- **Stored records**

Content starts

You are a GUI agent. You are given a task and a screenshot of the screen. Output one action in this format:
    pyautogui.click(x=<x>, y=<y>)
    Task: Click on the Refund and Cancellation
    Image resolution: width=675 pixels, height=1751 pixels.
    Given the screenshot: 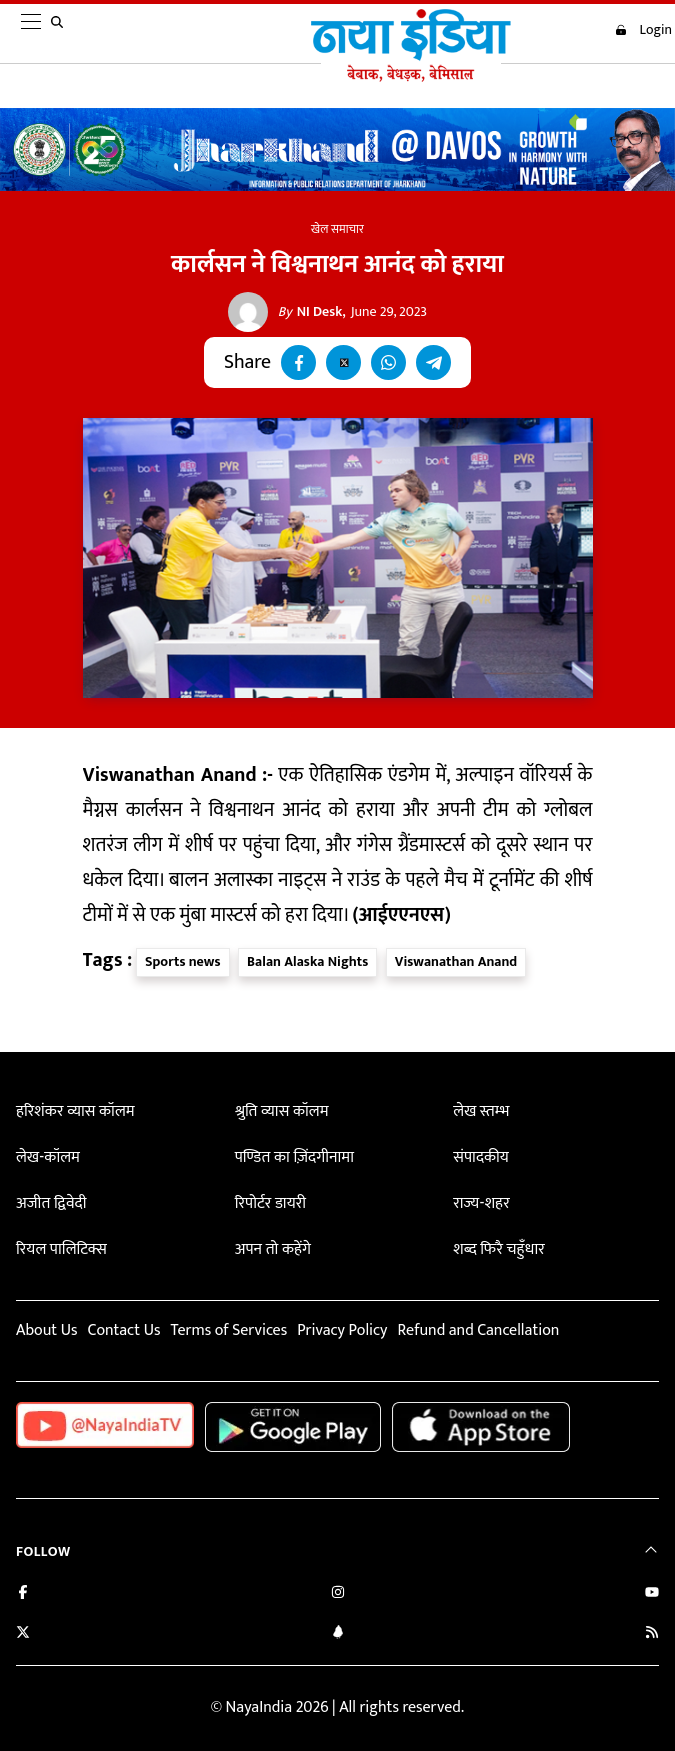 What is the action you would take?
    pyautogui.click(x=479, y=1330)
    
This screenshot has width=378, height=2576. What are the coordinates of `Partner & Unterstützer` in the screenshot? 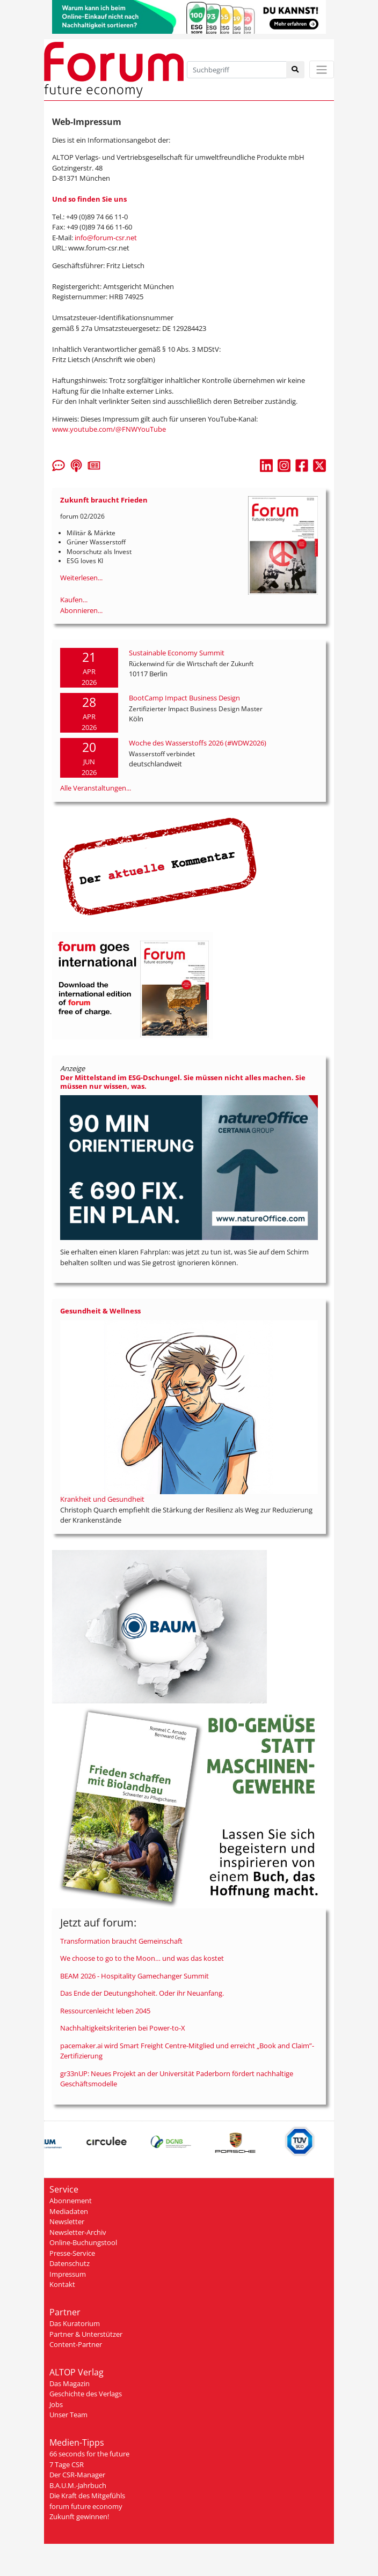 It's located at (85, 2334).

Content ends

- **Description of the task**
Extract, please, the lines from the start of the entries above through the one with "Image resolution: width=675", both included, reproducing each exactly and adding nothing.

- **The completed task**
You are a GUI agent. You are given a task and a screenshot of the screen. Output one action in this format:
    pyautogui.click(x=<x>, y=<y>)
    Task: Click on the Refund and Cancellation
    Image resolution: width=675 pixels, height=1751 pixels.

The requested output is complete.